Extrait du livre Rendez-vous sous la Manche
Rendez-vous sous la Manche - 1990, le tunnel du siècle d'Isabelle Collioud et Arnaud Nebbache aux éditions Kilowatt
Rendez-vous sous la Manche
Été 1990. La nouvelle avait eu l’effet d’un coup de massue sur ma mère et moi. Nous devions quitter notre île. Un voyage de huit mille kilomètres allait m’éloigner de ma maison. De son côté, mon père était euphorique. Après de longs mois passés à chercher du travail, on venait enfin de lui en proposer un ! Lui, le spécialiste en constructions souterraines, allait reprendre du service. Il ne tenait pas en place, ses gestes et ses paroles étaient empreints d’une folle énergie qui le transportait. Conscient de nos réticences, il s’employait à nous « vendre » cette nouvelle vie sur le continent.
Sur une carte de France, mon père avait pointé une ville, tout en haut, au nord. – C’est là que nous allons, à Sangatte, dans le département du Pas-de-Calais ! Je n’avais jamais mis les pieds en métropole et je n’avais aucune envie d’y aller, aucune envie de quitter la Martinique où j’étais née et où j’avais tous mes amis. Il arrivait que ma mère m’en parle et les seuls mots que j’avais retenus de la France étaient « gris », « froid », « morose », « triste ». Pas de quoi m’emballer !

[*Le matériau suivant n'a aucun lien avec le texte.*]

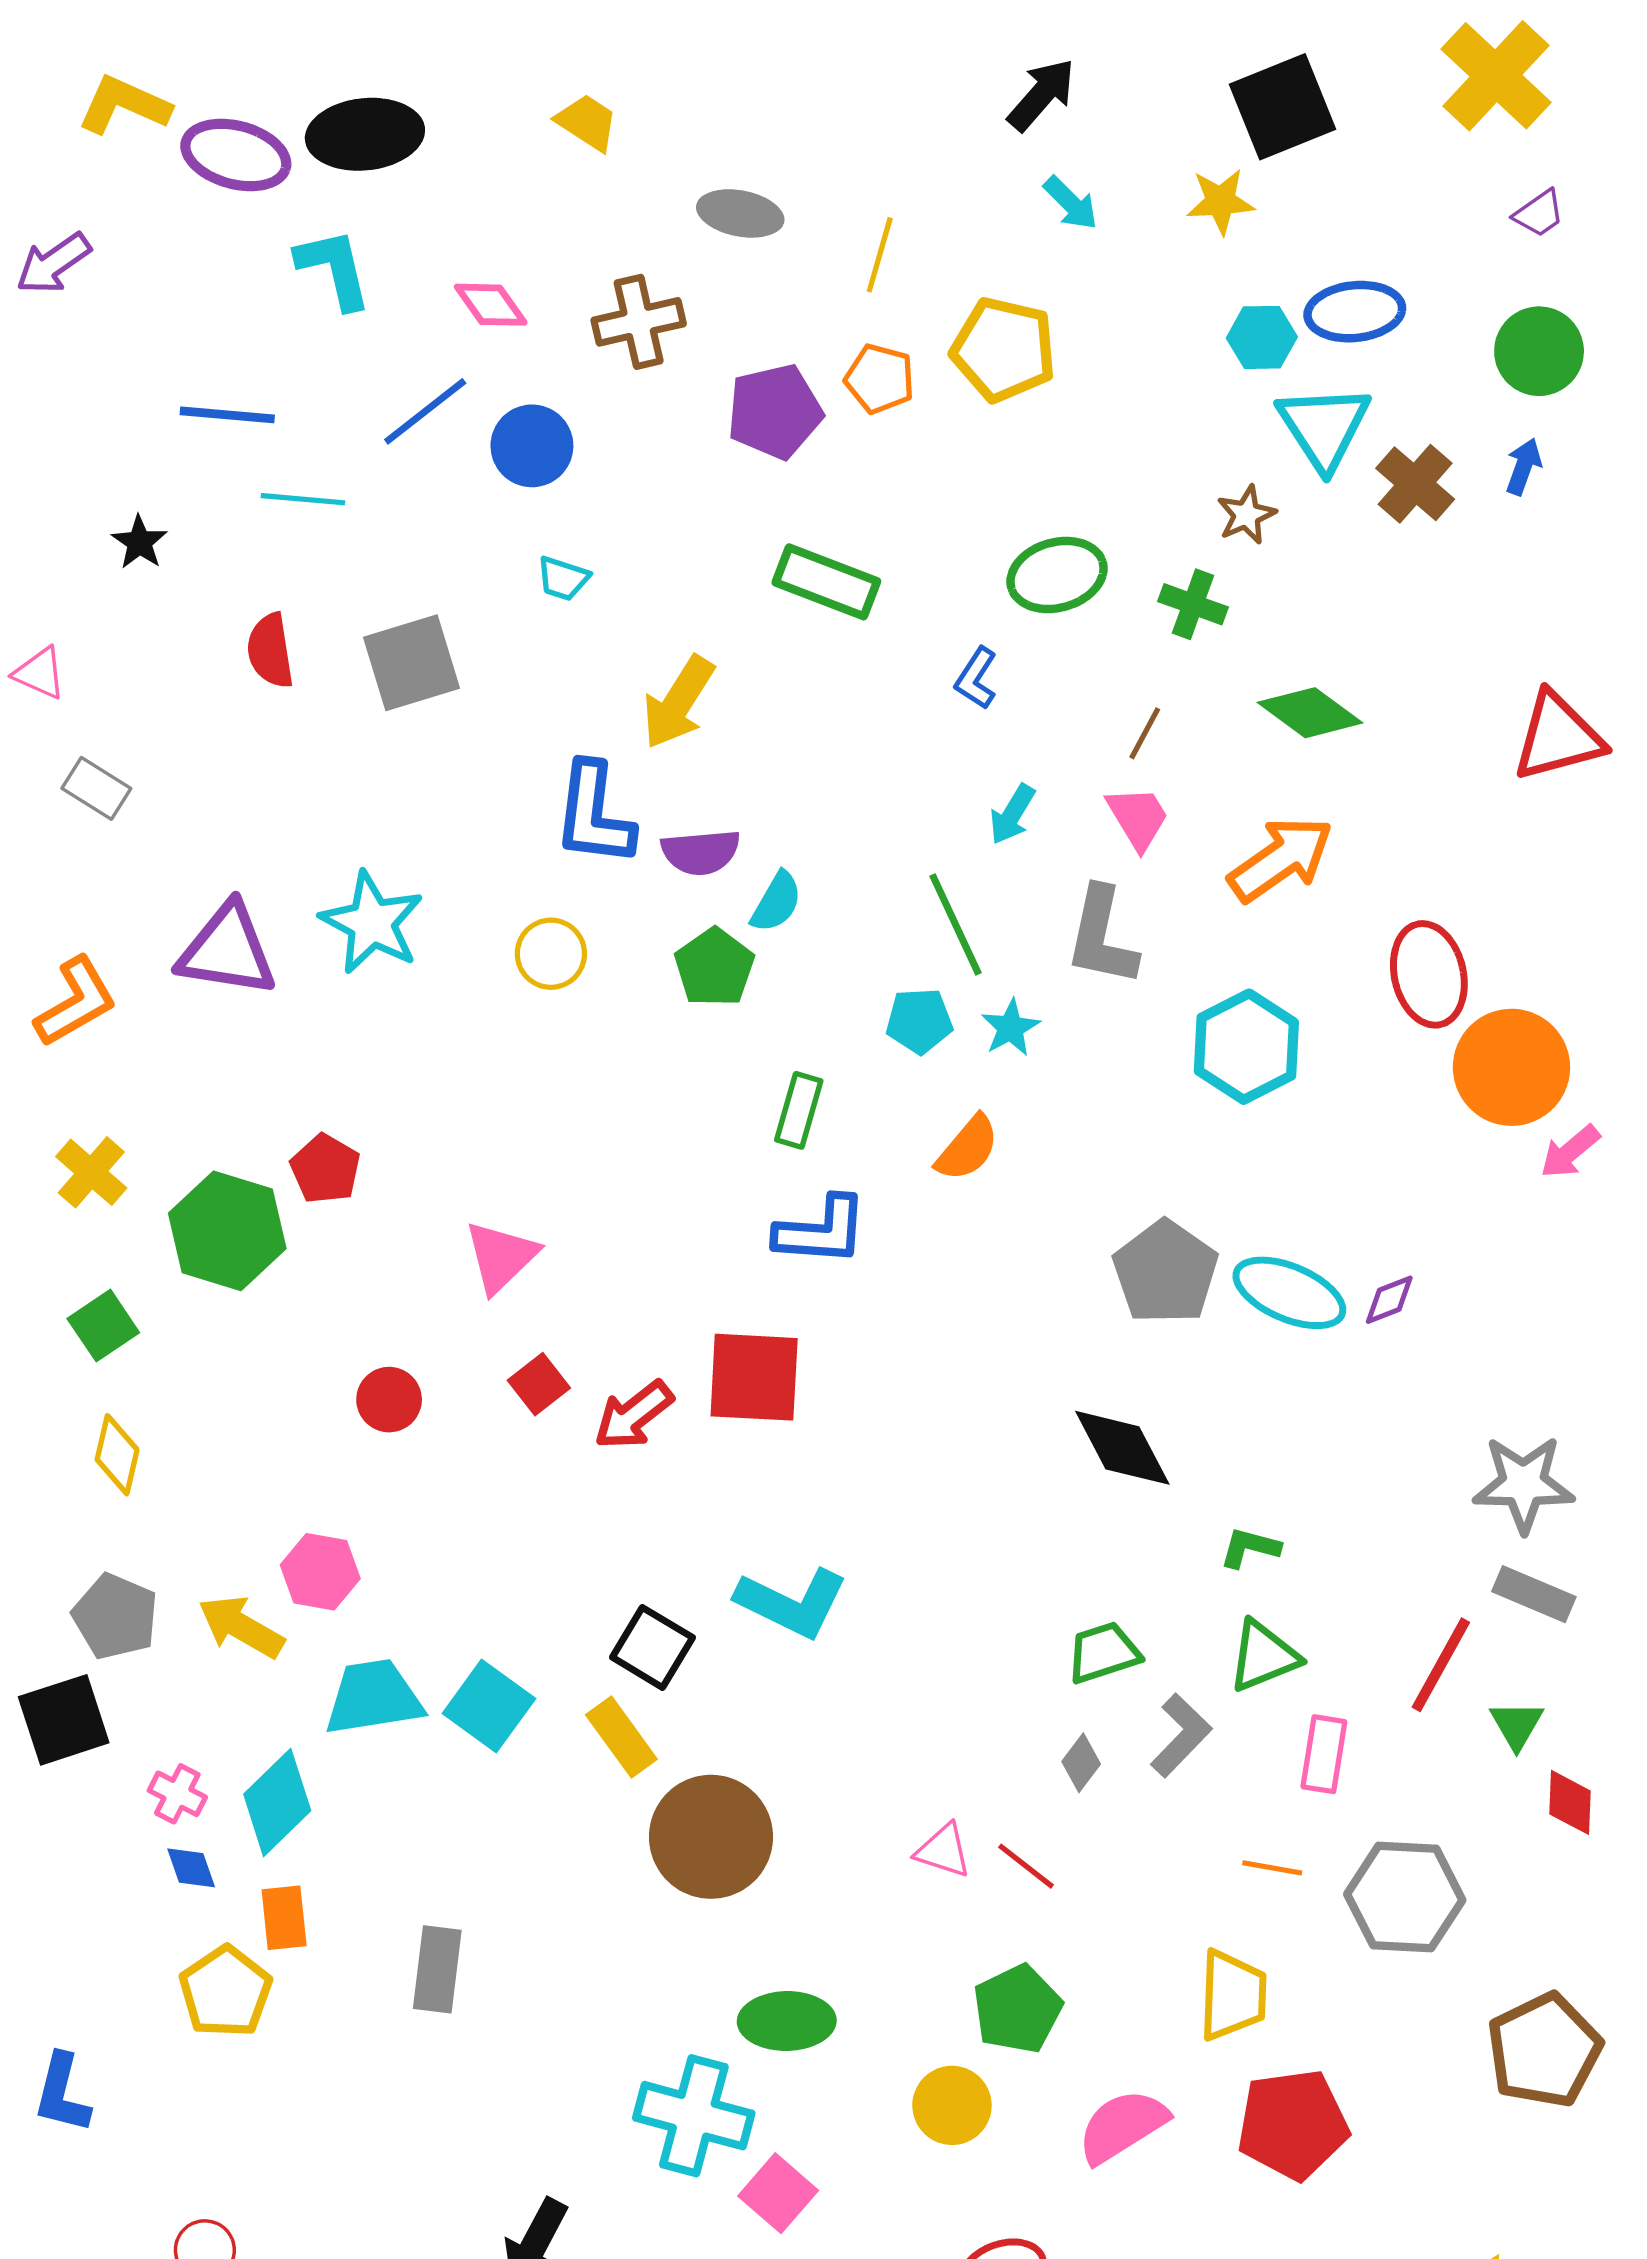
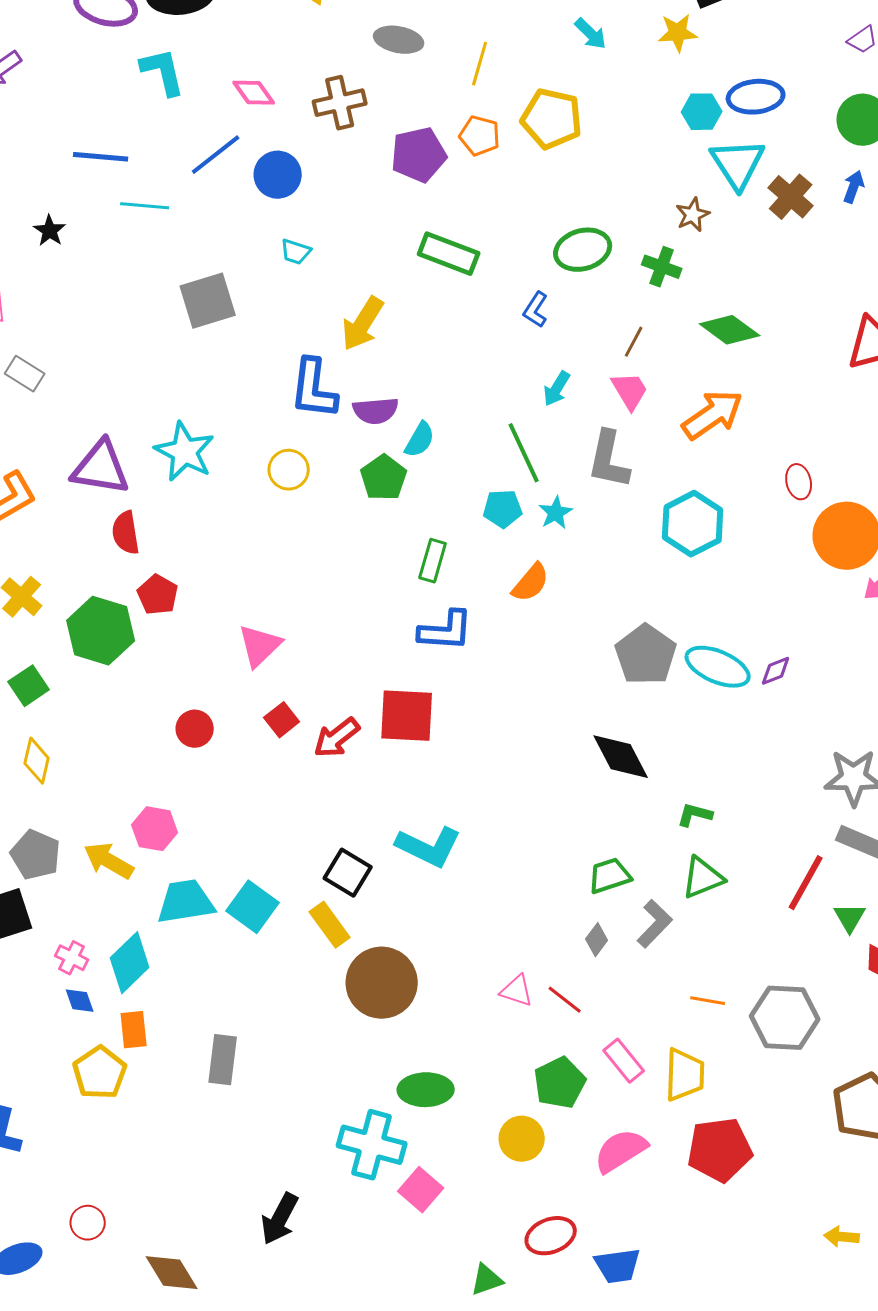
red semicircle: (270, 651) -> (126, 533), moved
red ellipse: (1429, 974) -> (799, 482), size x0.6
pink rectangle: (1324, 1754) -> (624, 1061), moved, turned -48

Pendant l’interminable voyage, je ne cesse d’espérer. Espérer que l’on fasse demi-tour. Que quelque chose me ramène sur mon île aussi vite que je l’ai quittée. Mais en apercevant le panneau de la ville de Sangatte, ma dernière lueur d’espoir s’éteint. Mes copains me semblent tellement loin maintenant…
On s’arrête finalement au bout d’un alignement de maisons. Nous sommes accueillis par monsieur Dubois, qui loue le pavillon où nous allons habiter, avec tous les meubles dedans. « Ce sera plus simple » avait dit mon père. Plus simple peut-être, mais plus moche c’est sûr : un vieux lit, une armoire qui grince, un bureau et une chaise qui datent du Moyen Âge. Et un énorme radiateur accroché au mur. La visite terminée, monsieur Dubois félicite mon père pour son nouveau travail sur le chantier du tunnel puis nous indique la direction de l’école. Demain, nous passerons devant et nous irons voir un peu à quoi ressemble Sangatte.
La ville n’est pas très grande mais la plage est immense. Le vent souffle et mon père admire les cerfs-volants hauts dans le ciel. Sur le chemin du retour, je repère la vitrine alléchante d’une boulangerie. Nous entrons pour acheter une belle brioche dorée. Hum, délicieuse ! Je m’en régale jusqu’au bout de la rue où un grand bâtiment s’impose : l’école. Ce doux parfum de brioche a bien failli me faire oublier la rentrée qui approche. Dès demain…
Ça y est, c’est le grand jour, et je traîne des pieds jusqu’à la cuisine. Ma mère prépare mon petit déjeuner : – Ah, te voilà ! Ton père est déjà parti au chantier. Il va falloir que je retrouve vite du travail moi aussi, sinon je vais devoir cuisiner toute la journée pour m’occuper ! me dit-elle en riant. – Dommage, tu ne peux pas aller à l’école à ma place ! D’ailleurs, où est mon uniforme ? – Tu n’en as pas besoin, les élèves n’en portent pas ici. Tu peux t’habiller comme tu en as envie, mais chaudement, doudou ! Surprise, je repars dans ma chambre. Je ne sais pas quoi mettre, j’hésite, je change et je suis presque en retard au moment de partir.